In the days when manual machining was the norm, designers understood that creating a part which required a lot of unnecessary material removal meant he or she would be hearing from the poor machinist who had to make it. They, thus, limited such designs to situations where there were no other options.
However, today’s easy-to-use CAM programs have given many designers the impression that it’s best, and oftentimes easiest, to machine a part from a single block of material. Therefore, the cost of material removal is often overlooked in favor of creating easy-to-design parts. Such designs, however, may often result in unsatisfactory and expensive end products.
For example, consider the plastic part with four legs. It was originally designed to be machined out of a single block of material, with nearly 85% of the material removed from one side. The resultant part warped in two directions and the product yield was around 50%.
To address this problem, our shop redesigned the part to be made from five pieces and assembled them. We made the frame from a single rectangular piece of thin material, requiring little machining on the faces, and turned the legs from bar stock. The legs were then threaded into the frame. This approach upped the product yield to 100%, and slashed machining cost.
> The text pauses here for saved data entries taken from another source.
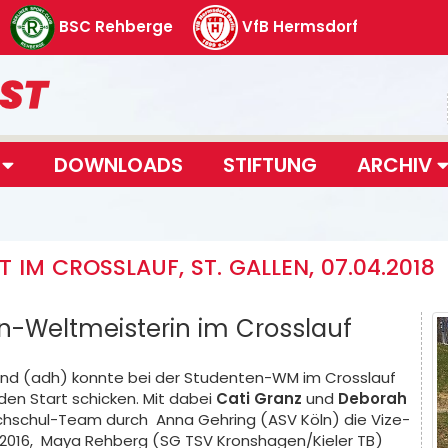
BSC Rehberge
VfB Hermsdorf
T
DOWNLOADS
STIFTUNG
ARCHIV
M CROSSLAUF, ST. GALLEN, 07.04.2018
n-Weltmeisterin im Crosslauf
nd (adh) konnte bei der Studenten-WM im Crosslauf
en Start schicken. Mit dabei
Cati Granz
und
Deborah
chschul-Team durch Anna Gehring (ASV Köln) die Vize-
 2016, Maya Rehberg (SG TSV Kronshagen/Kieler TB)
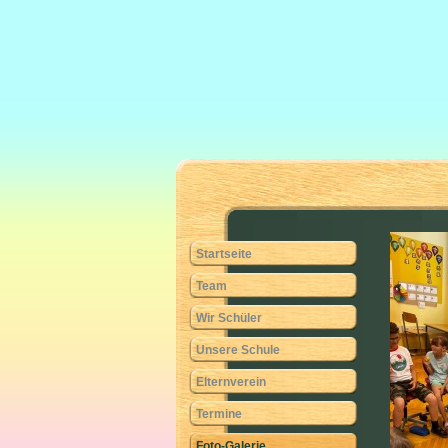
Startseite
Team
Wir Schüler
Unsere Schule
Elternverein
Termine
Foto-Galerie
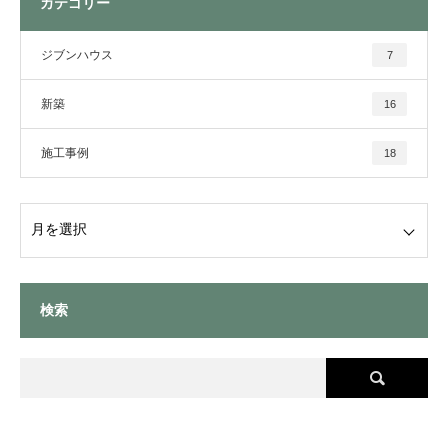
カテゴリー
ジブンハウス
7
新築
16
施工事例
18
検索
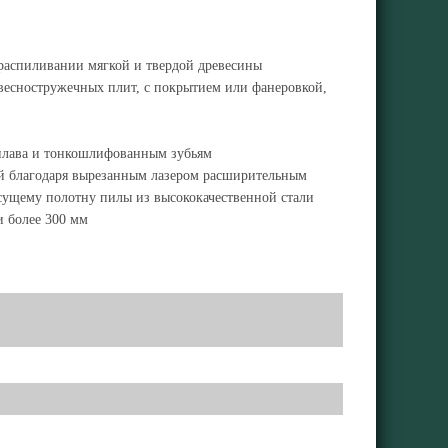
 распиливании мягкой и твердой древесины
весностружечных плит, с покрытием или фанеровкой,
сплава и тонкошлифованным зубьям
й благодаря вырезанным лазером расширительным
есущему полотну пилы из высококачественной стали
и более 300 мм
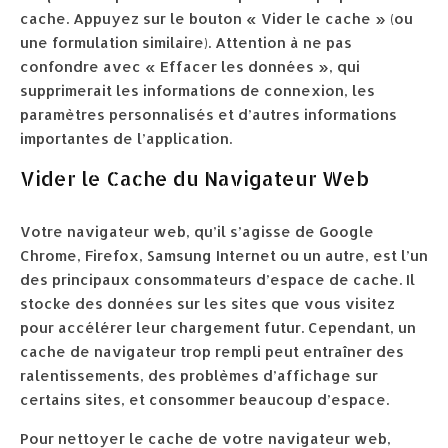
cache. Appuyez sur le bouton « Vider le cache » (ou
une formulation similaire). Attention à ne pas
confondre avec « Effacer les données », qui
supprimerait les informations de connexion, les
paramètres personnalisés et d’autres informations
importantes de l’application.
Vider le Cache du Navigateur Web
Votre navigateur web, qu’il s’agisse de Google
Chrome, Firefox, Samsung Internet ou un autre, est l’un
des principaux consommateurs d’espace de cache. Il
stocke des données sur les sites que vous visitez
pour accélérer leur chargement futur. Cependant, un
cache de navigateur trop rempli peut entraîner des
ralentissements, des problèmes d’affichage sur
certains sites, et consommer beaucoup d’espace.
Pour nettoyer le cache de votre navigateur web,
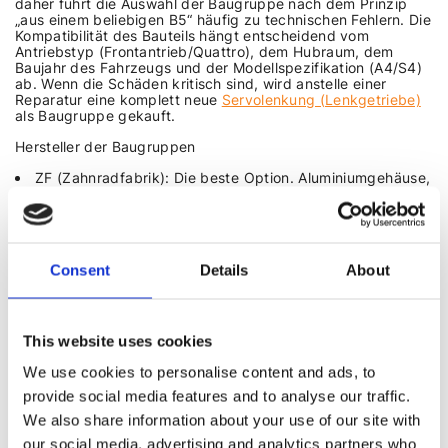
daher führt die Auswahl der Baugruppe nach dem Prinzip
„aus einem beliebigen B5“ häufig zu technischen Fehlern. Die
Kompatibilität des Bauteils hängt entscheidend vom
Antriebstyp (Frontantrieb/Quattro), dem Hubraum, dem
Baujahr des Fahrzeugs und der Modellspezifikation (A4/S4)
ab. Wenn die Schäden kritisch sind, wird anstelle einer
Reparatur eine komplett neue
Servolenkung (Lenkgetriebe)
als Baugruppe gekauft.
Hersteller der Baugruppen
ZF (Zahnradfabrik): Die beste Option. Aluminiumgehäuse,
hervorragende Reparaturfreundlichkeit. Für diese sind die
umfassendsten Reparatursätze erhältlich.
Koyo: Kommt häufiger bei frühen Modellen vor. Verfügt
über ein Stahlgehäuse der Welle, das sehr
Consent
Details
About
wasserempfindlich ist. Wenn die Staubmanschette reißt,
rostet die Welle sofort.
TRW: Wurden als Alternative zu ZF verbaut. Robuste
Zahnstangen, benötigen jedoch eigene, nicht mit anderen
This website uses cookies
Marken kompatible Ersatzteile.
We use cookies to personalise content and ads, to
provide social media features and to analyse our traffic.
FAKTOREN, DIE DIE KOMPATIBILITÄT
BEEINFLUSSEN
We also share information about your use of our site with
our social media, advertising and analytics partners who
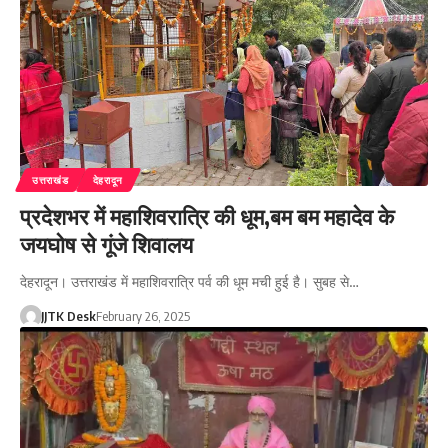
उत्तराखंड
देहरादून
प्रदेशभर में महाशिवरात्रि की धूम,बम बम महादेव के
जयघोष से गूंजे शिवालय
देहरादून। उत्तराखंड में महाशिवरात्रि पर्व की धूम मची हुई है। सुबह से…
JJTK Desk
February 26, 2025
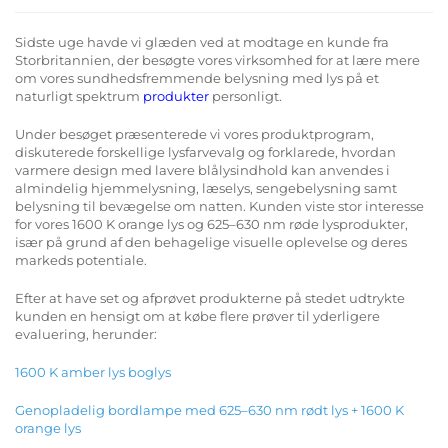
Sidste uge havde vi glæden ved at modtage en kunde fra
Storbritannien, der besøgte vores virksomhed for at lære mere
om vores sundhedsfremmende belysning med lys på et
naturligt spektrum
produkter
personligt.
Under besøget præsenterede vi vores produktprogram,
diskuterede forskellige lysfarvevalg og forklarede, hvordan
varmere design med lavere blålysindhold kan anvendes i
almindelig hjemmelysning, læselys, sengebelysning samt
belysning til bevægelse om natten. Kunden viste stor interesse
for vores 1600 K orange lys og 625–630 nm røde lysprodukter,
især på grund af den behagelige visuelle oplevelse og deres
markeds potentiale.
Efter at have set og afprøvet produkterne på stedet udtrykte
kunden en hensigt om at købe flere prøver til yderligere
evaluering, herunder:
1600 K amber lys boglys
Genopladelig bordlampe med 625–630 nm rødt lys + 1600 K
orange lys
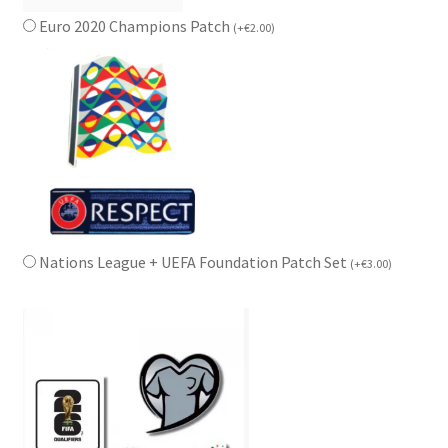
Euro 2020 Champions Patch
(
+
€
2.00
)
Nations League + UEFA Foundation Patch Set
(
+
€
3.00
)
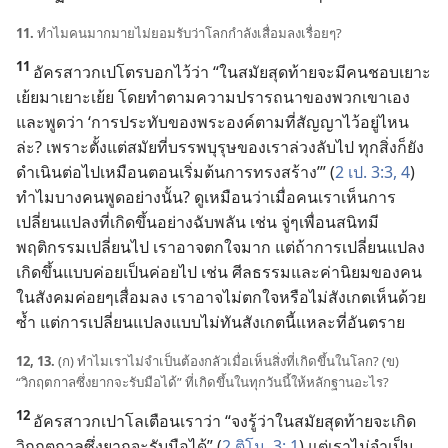
11.
ทำไม
คน
มาก
มาย
ไม่
ยอม
รับ
ว่า
โลก
กำลัง
เสื่อม
ลง
เรื่อย
ๆ?
11
อัครสาวก
เปโตร
บอก
ไว้
ว่า “ใน
สมัย
สุด
ท้าย
จะ
มี
คน
ชอบ
เยาะ
เย้ย
มา
เยาะเย้ย โดย
ทำ
ตาม
ความ
ปรารถนา
ของ
พวก
เขา
เอง
และ
พูด
ว่า ‘การ
ประทับ
ของ
พระองค์
ตาม
ที่
สัญญา
ไว้
อยู่
ไหน
ล่ะ? เพราะ
ตั้ง
แต่
สมัย
ที่
บรรพบุรุษ
ของ
เรา
ล่วง
ลับ
ไป ทุก
สิ่ง
ก็
ยัง
ดำเนิน
ต่อ
ไป
เหมือน
ตอน
เริ่ม
ต้น
การ
ทรง
สร้าง’” (
2 เป. 3:3, 4
)
ทำไม
บาง
คน
พูด
อย่าง
นั้น? ดู
เหมือน
ว่า
เมื่อ
คน
เรา
เห็น
การ
เปลี่ยน
แปลง
ที่
เกิด
ขึ้น
อย่าง
ฉับพลัน เช่น จู่
ๆ
เพื่อน
สนิท
มี
พฤติกรรม
เปลี่ยน
ไป เรา
อาจ
ตกใจ
มาก แต่
ถ้า
การ
เปลี่ยน
แปลง
เกิด
ขึ้น
แบบ
ค่อย
เป็น
ค่อย
ไป เช่น ศีลธรรม
และ
ค่า
นิยม
ของ
คน
ใน
สังคม
ค่อย
ๆ
เสื่อม
ลง เรา
อาจ
ไม่
ตกใจ
หรือ
ไม่
สังเกต
เห็น
ด้วย
ซ้ำ แต่
การ
เปลี่ยน
แปลง
แบบ
ไม่
ทัน
สังเกต
นี้
แหละ
ที่
อันตราย
12, 13.
(ก) ทำไม
เรา
ไม่
จำเป็น
ต้อง
กลัว
เมื่อ
เห็น
สิ่ง
ที่
เกิด
ขึ้น
ใน
โลก? (ข)
“วิกฤตกาล
ซึ่ง
ยาก
จะ
รับมือ
ได้” ที่
เกิด
ขึ้น
ใน
ทุก
วัน
นี้
ให้
หลักฐาน
อะไร?
12
อัครสาวก
เปาโล
เตือน
เรา
ว่า “จง
รู้
ว่า
ใน
สมัย
สุด
ท้าย
จะ
เกิด
วิกฤตกาล
ซึ่ง
ยาก
จะ
รับมือ
ได้” (
2 ติโม. 3: 1
) แต่
เรา
ไม่
จำเป็น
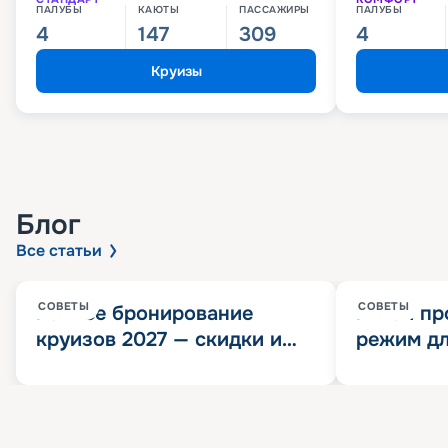
ПАЛУБЫ
КАЮТЫ
ПАССАЖИРЫ
ПАЛУБЫ
4
147
309
4
Круизы
Блог
Все статьи
СОВЕТЫ
СОВЕТЫ
Раннее бронирование
Китай пр
круизов 2027 — скидки и
режим дл
розыгрыш 100 000
конца 202
Круизных миль
значит?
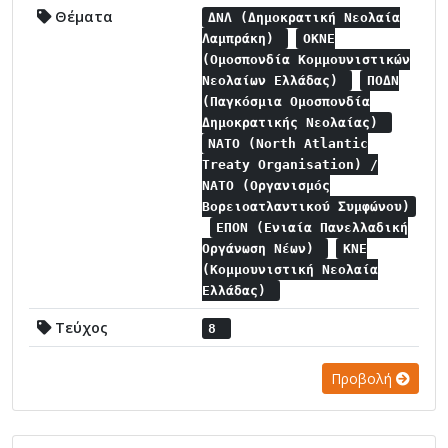
Θέματα
ΔΝΛ (Δημοκρατική Νεολαία
Λαμπράκη)
ΟΚΝΕ
(Ομοσπονδία Κομμουνιστικών
Νεολαίων Ελλάδας)
ΠΟΔΝ
(Παγκόσμια Ομοσπονδία
Δημοκρατικής Νεολαίας)
NATO (North Atlantic
Treaty Organisation) /
NATO (Οργανισμός
Βορειοατλαντικού Συμφώνου)
ΕΠΟΝ (Ενιαία Πανελλαδική
Οργάνωση Νέων)
ΚΝΕ
(Κομμουνιστική Νεολαία
Ελλάδας)
Τεύχος
8
Προβολή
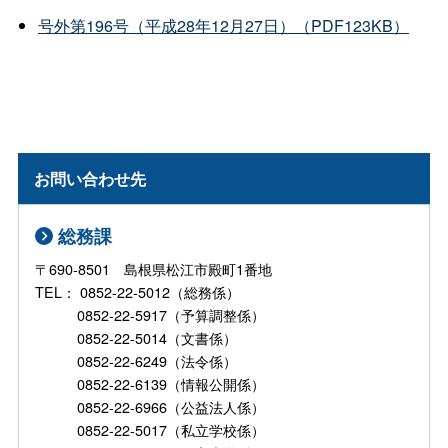
号外第196号（平成28年12月27日）（PDF123KB）
お問い合わせ先
総務課
〒690-8501 島根県松江市殿町1番地
TEL： 0852-22-5012（総務係）
0852-22-5917（予算調整係）
0852-22-5014（文書係）
0852-22-6249（法令係）
0852-22-6139（情報公開係）
0852-22-6966（公益法人係）
0852-22-5017（私立学校係）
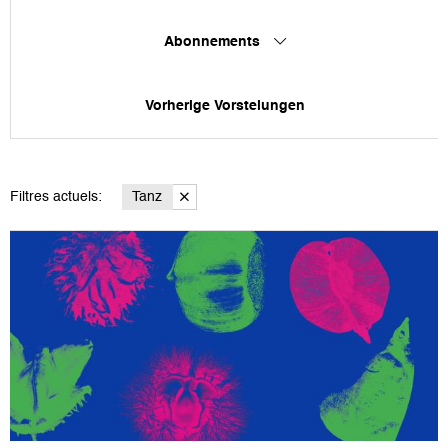
Abonnements
Vorherige Vorstelungen
Filtres actuels:
Tanz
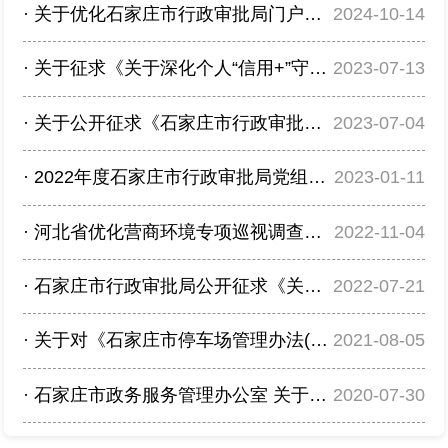
·
关于优化石家庄市行政审批局门户网站的意见征集
2024-10-14
商事登记全程电子化
·
关于征求《关于深化个人“信用+”守信激励场景建设的若干措施（征求意见稿）》意见的...
2023-07-13
工程建设项目审批
全市商品房预售许可信息查询
·
关于公开征求《石家庄市行政审批局一次性告知制度（征求意见稿）》意见的公告
2023-07-04
政民互动
·
2022年度石家庄市行政审批局党组民主生活会网上征求意见
2023-01-11
意见征集
·
河北省优化营商环境专项巡视调查问卷，邀您参与！
2022-11-04
智能客服
·
石家庄市行政审批局公开征求《关于在药品零售连锁企业开展“一证多址”改革的实施意见...
2022-07-21
办理结果公示
·
关于对《石家庄市停车场管理办法(草案)（征求意见稿）》向社会公开征求意见的公告
2021-08-05
“百事通”主题套餐服务
·
石家庄市政务服务管理办公室 关于《石家庄市社会信用管理办法（草案） （征求意见稿...
2020-07-30
电子政务地图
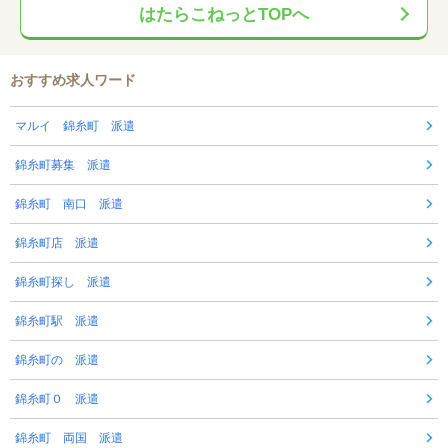
はたらこねっとTOPへ
おすすめ求人ワード
マルイ 錦糸町 派遣
錦糸町募集 派遣
錦糸町 南口 派遣
錦糸町店 派遣
錦糸町探し 派遣
錦糸町駅 派遣
錦糸町の 派遣
錦糸町０ 派遣
錦糸町 両国 派遣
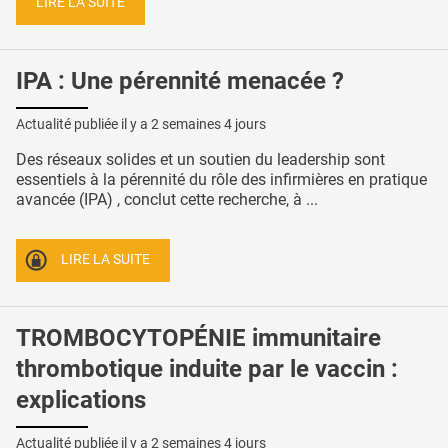
LIRE LA SUITE
IPA : Une pérennité menacée ?
Actualité publiée il y a
2 semaines 4 jours
Des réseaux solides et un soutien du leadership sont
essentiels à la pérennité du rôle des infirmières en pratique
avancée (IPA) , conclut cette recherche, à ...
LIRE LA SUITE
TROMBOCYTOPÉNIE immunitaire
thrombotique induite par le vaccin :
explications
Actualité publiée il y a
2 semaines 4 jours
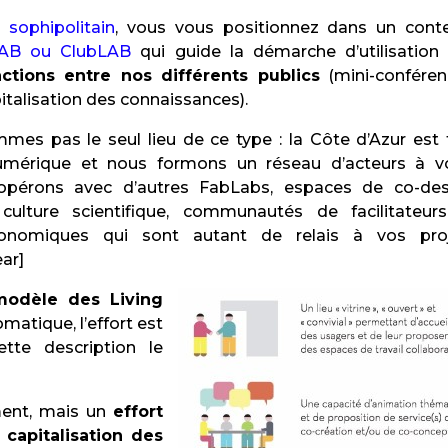
 sophipolitain
, vous vous positionnez dans un cont
LAB ou ClubLAB
qui guide la démarche d’utilisation
actions entre nos différents publics
(mini-conféren
italisation des connaissances).
es pas le seul lieu de ce type : la Côte d’Azur est 
umérique et nous formons un réseau d’acteurs à v
opérons avec d’autres FabLabs, espaces de co-des
culture scientifique, communautés de facilitateur
conomiques qui sont autant de relais à vos pro
ear]
modèle des Living
omatique, l’effort est
tte description le
ent, mais un
effort
 capitalisation des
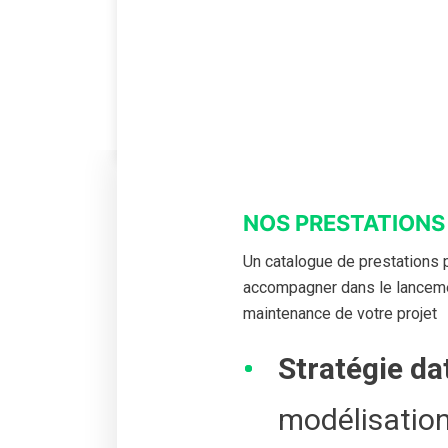
NOS PRESTATIONS
Un catalogue de prestations 
accompagner dans le lanceme
maintenance de votre projet
Stratégie d
modélisation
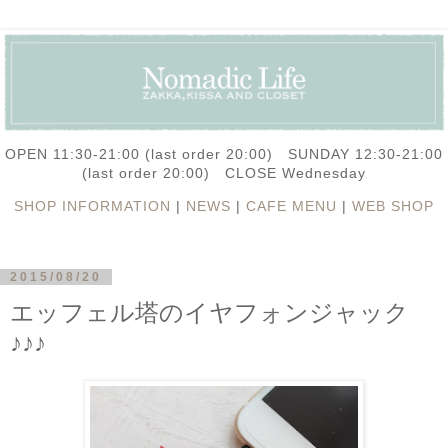
OPEN 11:30-21:00 (last order 20:00) SUNDAY 12:30-21:00
(last order 20:00) CLOSE Wednesday
SHOP INFORMATION
|
NEWS
|
CAFE MENU
|
WEB SHOP
2015/08/20
エッフェル塔のイヤフォンジャック
♪♪♪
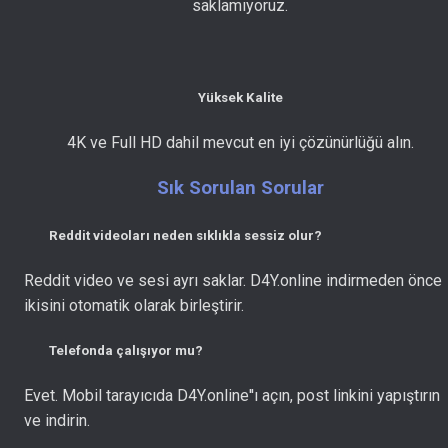
saklamıyoruz.
Yüksek Kalite
4K ve Full HD dahil mevcut en iyi çözünürlüğü alın.
Sık Sorulan Sorular
Reddit videoları neden sıklıkla sessiz olur?
Reddit video ve sesi ayrı saklar. D4Y.online indirmeden önce
ikisini otomatik olarak birleştirir.
Telefonda çalışıyor mu?
Evet. Mobil tarayıcıda D4Y.online''ı açın, post linkini yapıştırın
ve indirin.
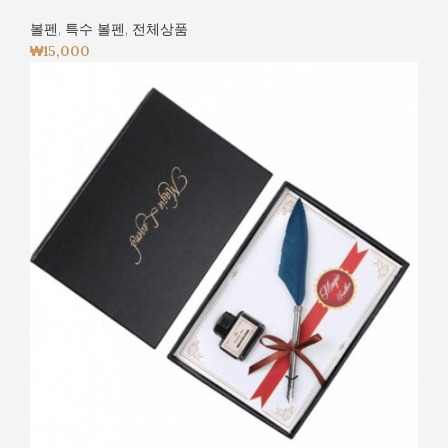
볼펜
,
특수 볼펜
,
전체상품
₩
15,000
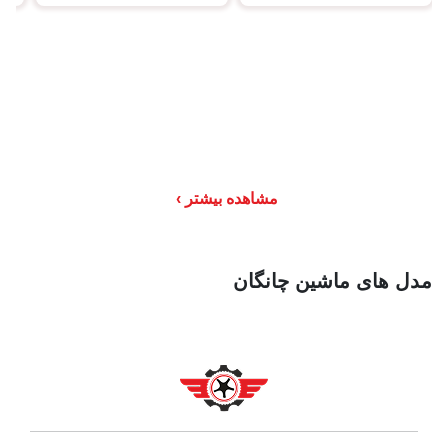
مشاهده بیشتر
مدل های ماشین چانگان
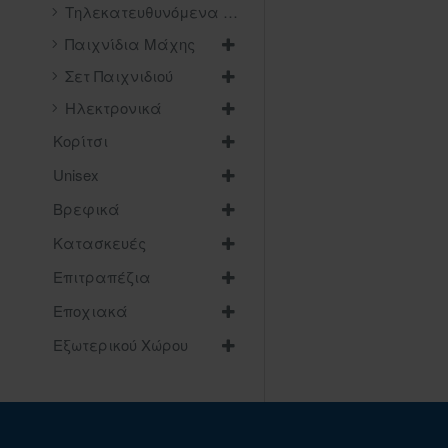
Τηλεκατευθυνόμενα Drones - Ελικόπτερα
Παιχνίδια Μάχης
Σετ Παιχνιδιού
Ηλεκτρονικά
Κορίτσι
Unisex
Βρεφικά
Κατασκευές
Επιτραπέζια
Εποχιακά
Εξωτερικού Χώρου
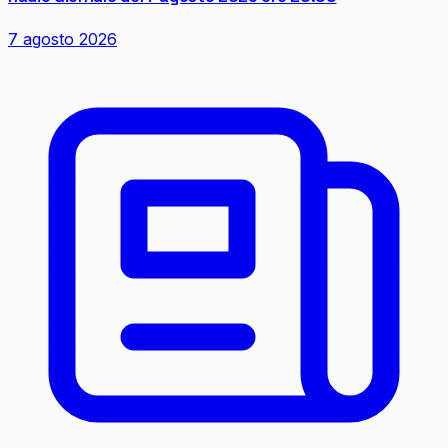
7 agosto 2026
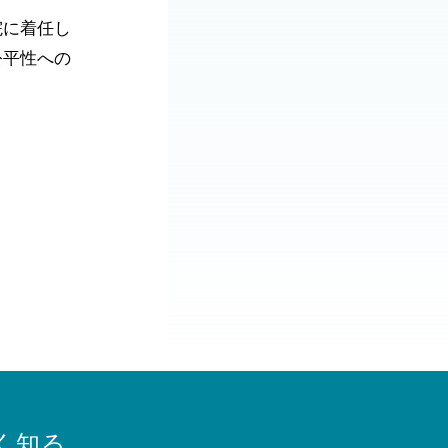
院に着任し
公平性への
く知る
The same theory of creating assemblies for milled components can also apply to many turned parts. In one case, a bar-feed indexer originally called for machining two journals down to a 2-in. diameter on each end from a solid 6-in.-diameter billet of 4140 weighing 93 lb. The part included several impossible to reach areas that required additional milling operations. After our shop consulted with the engineer, it became evident that a weldment would be acceptable. In this case, our shop made the new indexer design from two parts, performed the milling operations before welding, and finish-turned the final assembly. This approach saved more than 60 lb of material and many machining hours.
The moral of the story? When designing a part, don’t be afraid to ask your machine shop for suggestions. Most shops are willing to help. Understandably, not all parts can be redesigned as assemblies. But those that can may make for a more consistent and less expensive part.